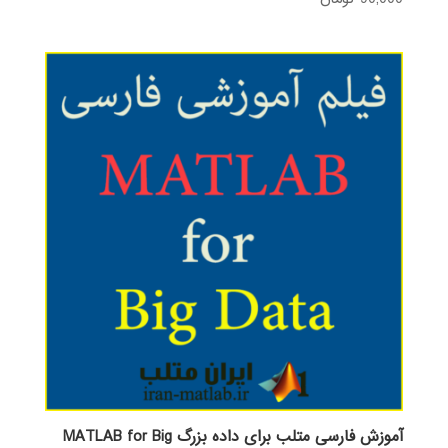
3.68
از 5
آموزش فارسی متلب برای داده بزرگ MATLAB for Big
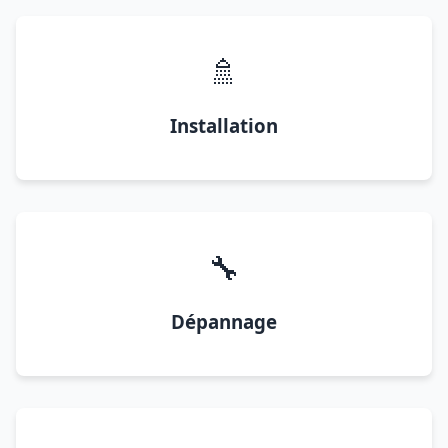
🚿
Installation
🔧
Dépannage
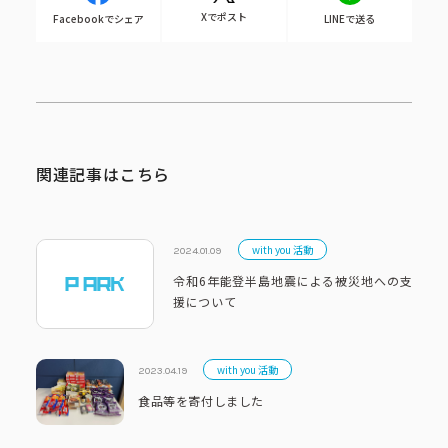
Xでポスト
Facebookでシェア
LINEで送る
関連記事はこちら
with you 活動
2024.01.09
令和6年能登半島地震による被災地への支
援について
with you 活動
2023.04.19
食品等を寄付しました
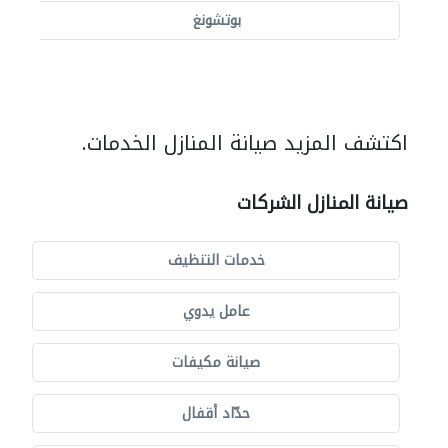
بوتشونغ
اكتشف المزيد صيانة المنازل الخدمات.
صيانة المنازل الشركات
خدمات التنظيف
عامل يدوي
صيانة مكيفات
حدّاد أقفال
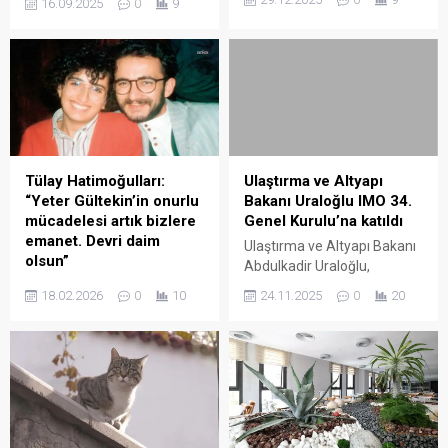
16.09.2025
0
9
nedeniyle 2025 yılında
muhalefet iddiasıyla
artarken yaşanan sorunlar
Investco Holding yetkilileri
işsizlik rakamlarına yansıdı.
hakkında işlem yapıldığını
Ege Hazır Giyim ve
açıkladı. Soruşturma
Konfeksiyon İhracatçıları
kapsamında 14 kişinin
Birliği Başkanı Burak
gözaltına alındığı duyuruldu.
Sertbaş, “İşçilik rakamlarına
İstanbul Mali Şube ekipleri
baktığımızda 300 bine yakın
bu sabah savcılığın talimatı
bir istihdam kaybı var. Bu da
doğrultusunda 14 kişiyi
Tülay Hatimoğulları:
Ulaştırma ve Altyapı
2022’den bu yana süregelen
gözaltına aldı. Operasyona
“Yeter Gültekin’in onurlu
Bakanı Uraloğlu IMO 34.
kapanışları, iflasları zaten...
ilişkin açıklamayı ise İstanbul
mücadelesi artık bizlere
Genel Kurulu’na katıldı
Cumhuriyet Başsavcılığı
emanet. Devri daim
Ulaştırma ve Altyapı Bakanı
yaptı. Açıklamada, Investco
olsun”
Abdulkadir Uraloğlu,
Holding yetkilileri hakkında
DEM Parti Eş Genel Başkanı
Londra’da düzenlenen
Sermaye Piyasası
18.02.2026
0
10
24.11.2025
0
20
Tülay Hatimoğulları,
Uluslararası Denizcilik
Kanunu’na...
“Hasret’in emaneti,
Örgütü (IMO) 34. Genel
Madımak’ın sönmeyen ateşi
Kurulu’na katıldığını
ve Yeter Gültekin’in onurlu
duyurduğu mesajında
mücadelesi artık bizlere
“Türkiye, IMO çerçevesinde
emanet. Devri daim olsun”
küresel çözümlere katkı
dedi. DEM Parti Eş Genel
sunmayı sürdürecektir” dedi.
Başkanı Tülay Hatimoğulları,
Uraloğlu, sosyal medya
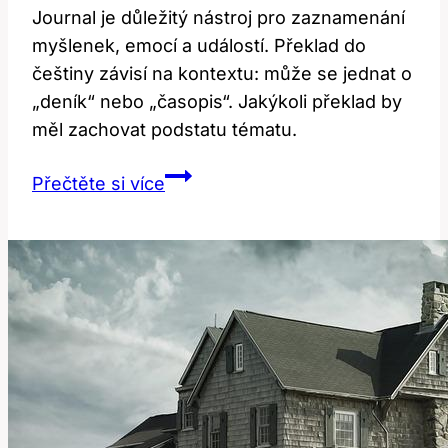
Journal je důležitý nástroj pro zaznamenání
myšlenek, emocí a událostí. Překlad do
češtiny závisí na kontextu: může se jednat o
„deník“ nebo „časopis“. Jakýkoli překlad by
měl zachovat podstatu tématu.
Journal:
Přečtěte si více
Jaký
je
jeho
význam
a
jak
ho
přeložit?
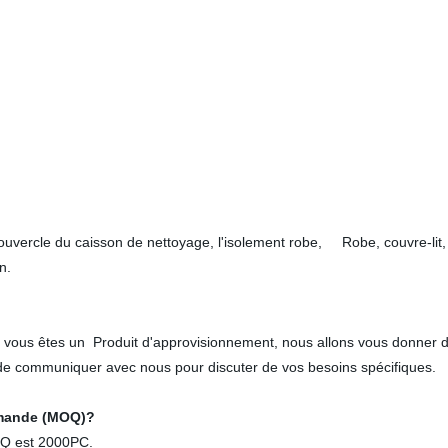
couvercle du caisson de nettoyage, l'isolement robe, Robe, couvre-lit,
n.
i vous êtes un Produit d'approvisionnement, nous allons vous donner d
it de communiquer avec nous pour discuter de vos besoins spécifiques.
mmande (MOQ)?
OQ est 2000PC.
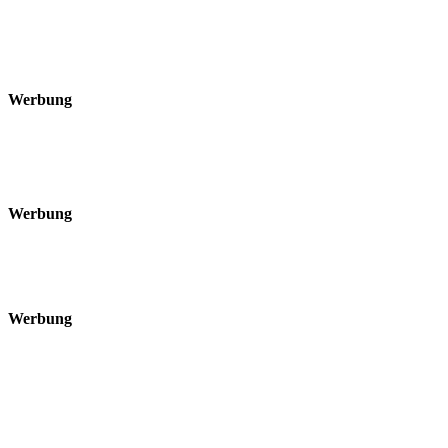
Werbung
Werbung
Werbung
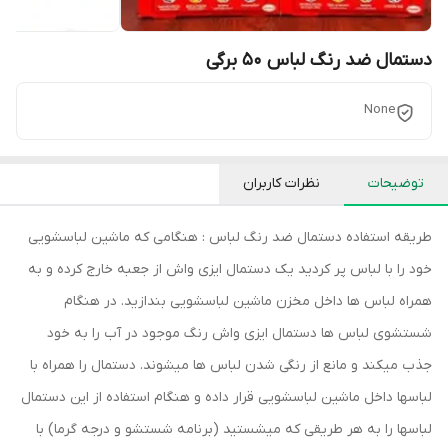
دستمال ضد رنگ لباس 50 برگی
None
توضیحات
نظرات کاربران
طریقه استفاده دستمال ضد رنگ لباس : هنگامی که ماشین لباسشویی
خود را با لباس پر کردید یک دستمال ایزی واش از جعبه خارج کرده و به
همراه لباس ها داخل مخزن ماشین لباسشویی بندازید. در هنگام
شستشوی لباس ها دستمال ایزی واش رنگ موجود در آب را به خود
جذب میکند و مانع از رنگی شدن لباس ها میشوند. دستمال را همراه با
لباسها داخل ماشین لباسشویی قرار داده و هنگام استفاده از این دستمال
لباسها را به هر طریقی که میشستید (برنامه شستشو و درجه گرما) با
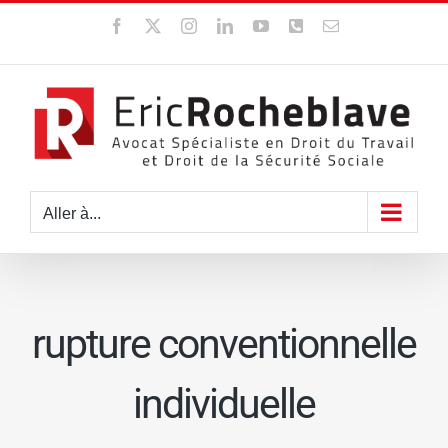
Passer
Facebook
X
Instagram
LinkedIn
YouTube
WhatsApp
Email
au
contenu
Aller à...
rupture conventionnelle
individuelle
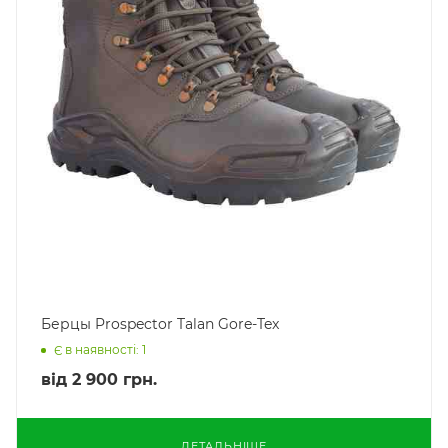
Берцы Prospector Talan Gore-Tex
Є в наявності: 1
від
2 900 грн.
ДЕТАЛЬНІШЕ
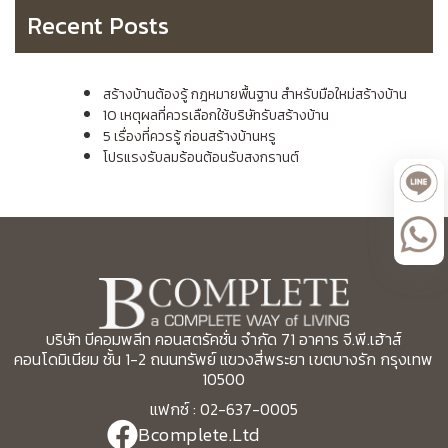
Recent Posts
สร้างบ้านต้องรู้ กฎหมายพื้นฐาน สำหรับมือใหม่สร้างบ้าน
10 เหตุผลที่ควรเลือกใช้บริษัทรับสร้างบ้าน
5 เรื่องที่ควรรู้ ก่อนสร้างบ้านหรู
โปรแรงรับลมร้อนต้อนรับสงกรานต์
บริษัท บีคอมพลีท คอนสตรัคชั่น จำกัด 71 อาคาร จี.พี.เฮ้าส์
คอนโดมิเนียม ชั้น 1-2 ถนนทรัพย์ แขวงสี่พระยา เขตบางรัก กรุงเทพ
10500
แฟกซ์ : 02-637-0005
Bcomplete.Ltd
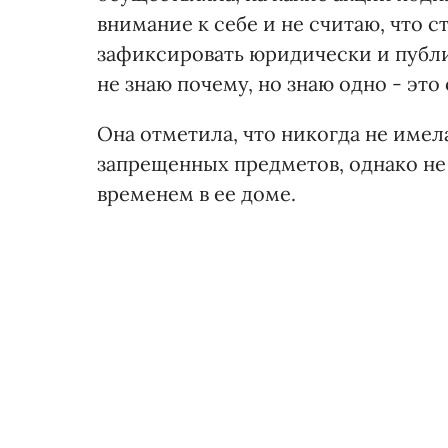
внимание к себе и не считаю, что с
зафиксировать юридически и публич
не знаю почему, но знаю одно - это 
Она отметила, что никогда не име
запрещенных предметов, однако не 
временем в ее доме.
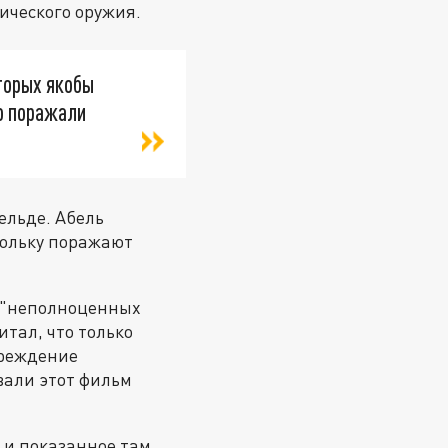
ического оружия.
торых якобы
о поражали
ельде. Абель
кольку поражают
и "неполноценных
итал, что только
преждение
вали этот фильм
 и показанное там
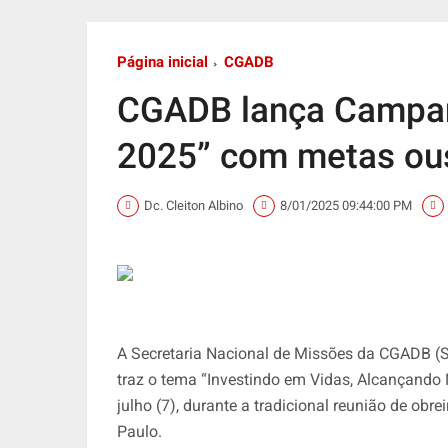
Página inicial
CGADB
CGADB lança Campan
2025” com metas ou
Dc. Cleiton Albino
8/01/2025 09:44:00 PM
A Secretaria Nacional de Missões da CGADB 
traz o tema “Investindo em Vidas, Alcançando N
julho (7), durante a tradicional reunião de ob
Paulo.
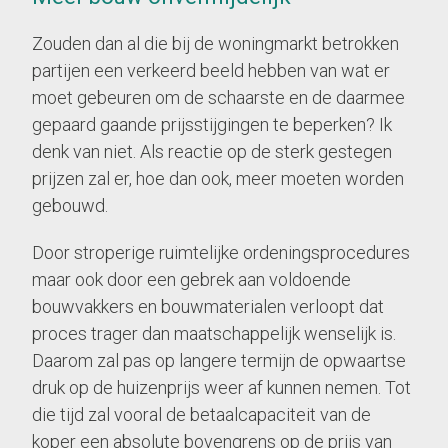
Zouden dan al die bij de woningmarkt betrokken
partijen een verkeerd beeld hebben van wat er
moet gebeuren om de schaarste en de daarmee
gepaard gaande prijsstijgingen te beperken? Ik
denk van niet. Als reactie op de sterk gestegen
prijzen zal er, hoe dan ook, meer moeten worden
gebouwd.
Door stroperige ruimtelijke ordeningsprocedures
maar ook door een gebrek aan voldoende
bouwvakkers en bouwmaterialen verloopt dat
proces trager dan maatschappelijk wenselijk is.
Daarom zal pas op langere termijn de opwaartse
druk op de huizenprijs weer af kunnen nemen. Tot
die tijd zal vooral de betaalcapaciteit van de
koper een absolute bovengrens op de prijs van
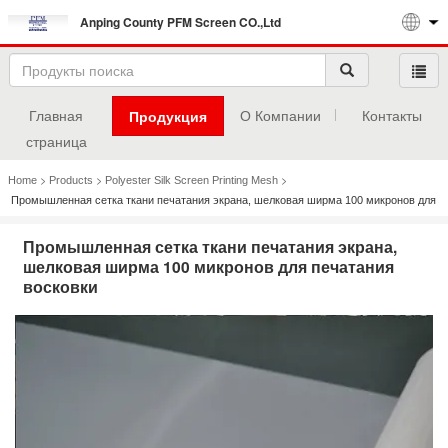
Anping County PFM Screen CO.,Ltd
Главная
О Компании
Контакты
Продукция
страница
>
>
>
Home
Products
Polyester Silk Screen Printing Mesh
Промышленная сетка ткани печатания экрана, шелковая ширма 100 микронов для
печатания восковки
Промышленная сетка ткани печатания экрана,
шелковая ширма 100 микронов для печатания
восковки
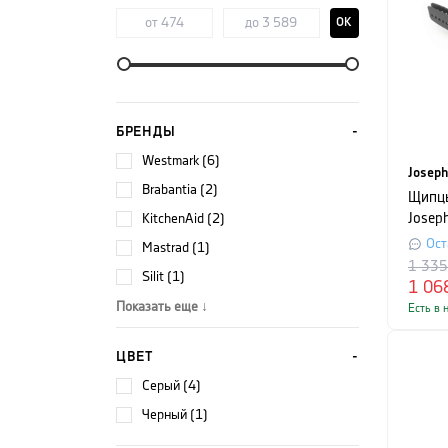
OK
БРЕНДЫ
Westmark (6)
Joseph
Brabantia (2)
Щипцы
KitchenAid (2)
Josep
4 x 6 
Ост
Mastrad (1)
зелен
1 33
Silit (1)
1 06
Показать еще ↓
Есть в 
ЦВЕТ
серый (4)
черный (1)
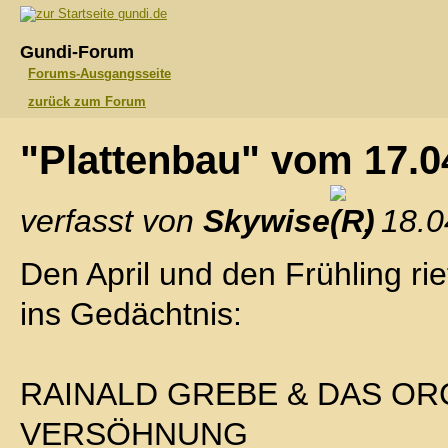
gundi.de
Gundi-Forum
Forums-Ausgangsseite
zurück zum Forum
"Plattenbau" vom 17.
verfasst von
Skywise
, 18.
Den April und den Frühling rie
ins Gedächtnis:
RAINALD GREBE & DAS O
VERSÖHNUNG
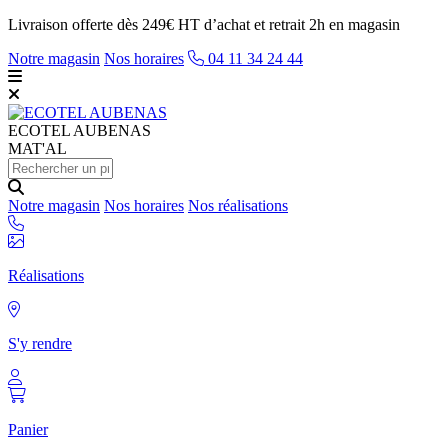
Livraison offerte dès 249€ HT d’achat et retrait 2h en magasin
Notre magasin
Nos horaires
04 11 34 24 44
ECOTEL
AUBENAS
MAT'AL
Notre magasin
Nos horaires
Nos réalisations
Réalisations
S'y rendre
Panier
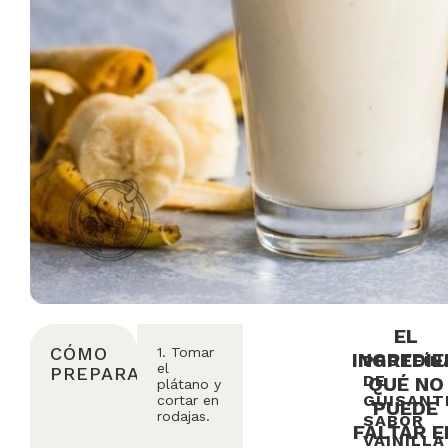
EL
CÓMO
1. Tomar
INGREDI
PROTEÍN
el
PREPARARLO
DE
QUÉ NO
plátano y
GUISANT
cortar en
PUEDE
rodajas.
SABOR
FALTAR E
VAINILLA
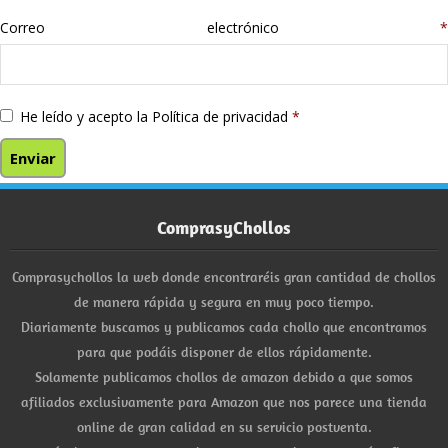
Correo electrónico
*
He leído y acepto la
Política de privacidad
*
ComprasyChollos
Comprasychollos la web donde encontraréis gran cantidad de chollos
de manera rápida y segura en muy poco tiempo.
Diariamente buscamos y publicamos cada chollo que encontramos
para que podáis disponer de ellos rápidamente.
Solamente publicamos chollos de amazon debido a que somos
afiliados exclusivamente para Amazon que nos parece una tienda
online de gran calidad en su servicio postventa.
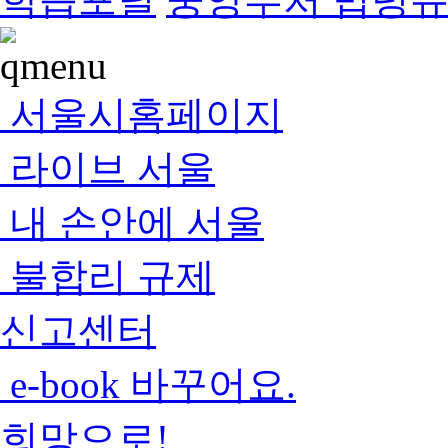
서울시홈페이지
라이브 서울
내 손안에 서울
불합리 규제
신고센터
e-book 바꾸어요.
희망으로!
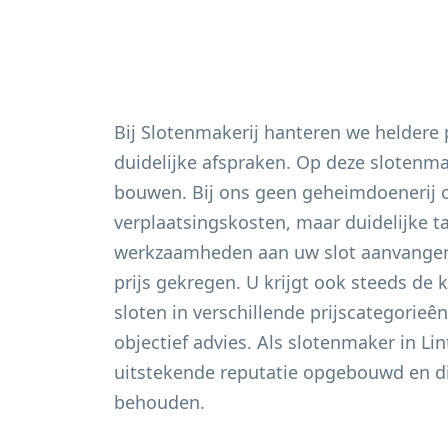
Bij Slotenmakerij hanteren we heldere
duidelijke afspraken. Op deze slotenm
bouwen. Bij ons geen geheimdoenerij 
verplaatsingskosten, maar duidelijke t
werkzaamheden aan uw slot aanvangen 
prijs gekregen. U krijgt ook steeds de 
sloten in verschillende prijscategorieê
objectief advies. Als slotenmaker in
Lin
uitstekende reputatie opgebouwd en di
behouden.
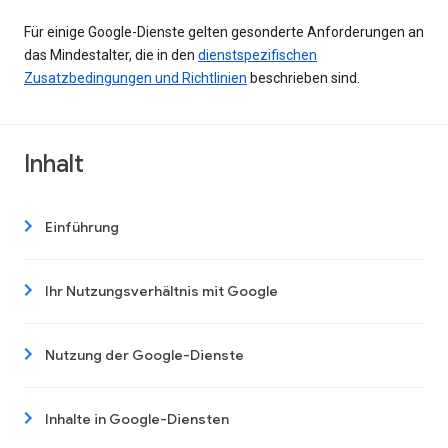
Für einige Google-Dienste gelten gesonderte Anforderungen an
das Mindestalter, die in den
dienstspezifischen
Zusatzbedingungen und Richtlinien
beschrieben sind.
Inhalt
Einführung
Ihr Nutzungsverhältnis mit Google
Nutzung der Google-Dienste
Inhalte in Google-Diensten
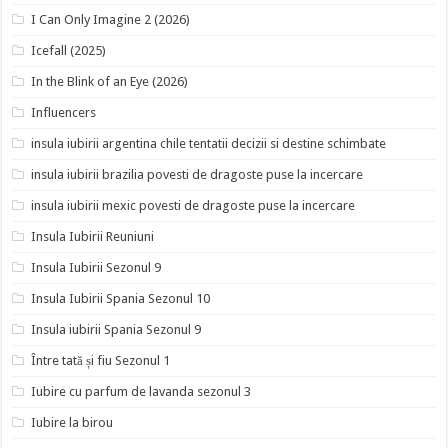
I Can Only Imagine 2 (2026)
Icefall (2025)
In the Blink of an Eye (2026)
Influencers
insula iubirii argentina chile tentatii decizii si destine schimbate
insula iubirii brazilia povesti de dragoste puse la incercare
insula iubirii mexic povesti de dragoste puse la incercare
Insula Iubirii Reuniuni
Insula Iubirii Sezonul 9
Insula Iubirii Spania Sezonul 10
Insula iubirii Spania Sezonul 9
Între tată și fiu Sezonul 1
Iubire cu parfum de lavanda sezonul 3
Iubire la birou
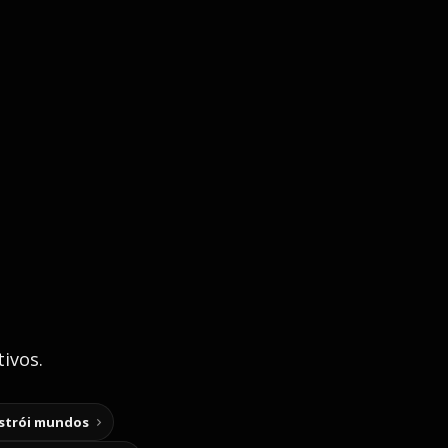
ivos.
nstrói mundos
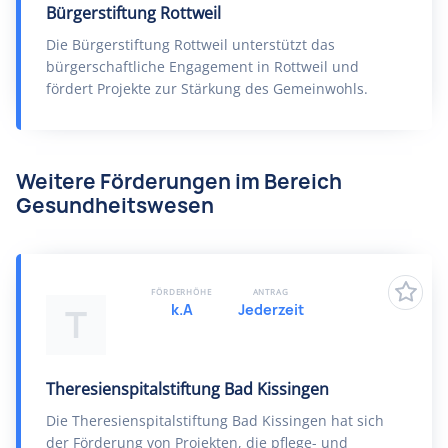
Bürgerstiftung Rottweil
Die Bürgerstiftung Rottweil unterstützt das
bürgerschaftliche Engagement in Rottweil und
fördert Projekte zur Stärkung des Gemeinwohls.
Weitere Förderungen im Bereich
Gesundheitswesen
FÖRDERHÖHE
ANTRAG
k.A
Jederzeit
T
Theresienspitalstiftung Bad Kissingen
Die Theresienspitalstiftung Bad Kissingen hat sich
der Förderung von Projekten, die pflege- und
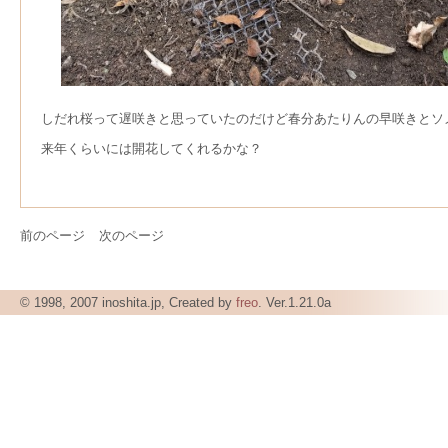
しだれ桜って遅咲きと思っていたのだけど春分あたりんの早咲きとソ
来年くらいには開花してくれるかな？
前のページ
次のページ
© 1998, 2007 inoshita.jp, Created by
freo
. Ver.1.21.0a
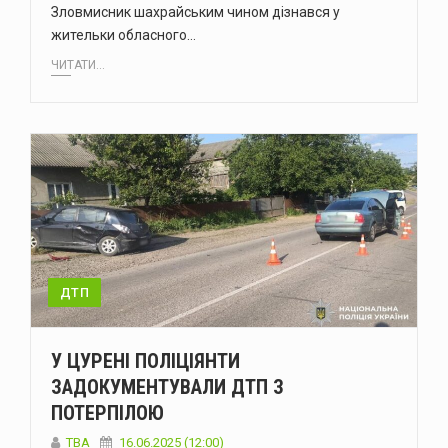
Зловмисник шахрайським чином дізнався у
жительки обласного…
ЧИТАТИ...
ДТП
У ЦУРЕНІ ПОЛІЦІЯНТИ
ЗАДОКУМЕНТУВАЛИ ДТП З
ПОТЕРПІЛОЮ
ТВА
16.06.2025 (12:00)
|---|
§ WORK INSTRUCTION: Would you print exactly the lines in the listing above, from the line bearing "шелковая ширма 100 микронов для печатания" through the line bearing "verfasst von", leaving out all pictures?

§ TASK ANSWER:
шелковая ширма 100 микронов для печатания
восковки
OK
БРЕНДЫ
Westmark (6)
Joseph
Brabantia (2)
Щипцы
KitchenAid (2)
Josep
4 x 6 
Ост
Mastrad (1)
зелен
1 33
Silit (1)
1 06
Показать еще ↓
Есть в 
ЦВЕТ
серый (4)
черный (1)
gundi.de
Gundi-Forum
Forums-Ausgangsseite
zurück zum Forum
"Plattenbau" vom 17.
verfasst von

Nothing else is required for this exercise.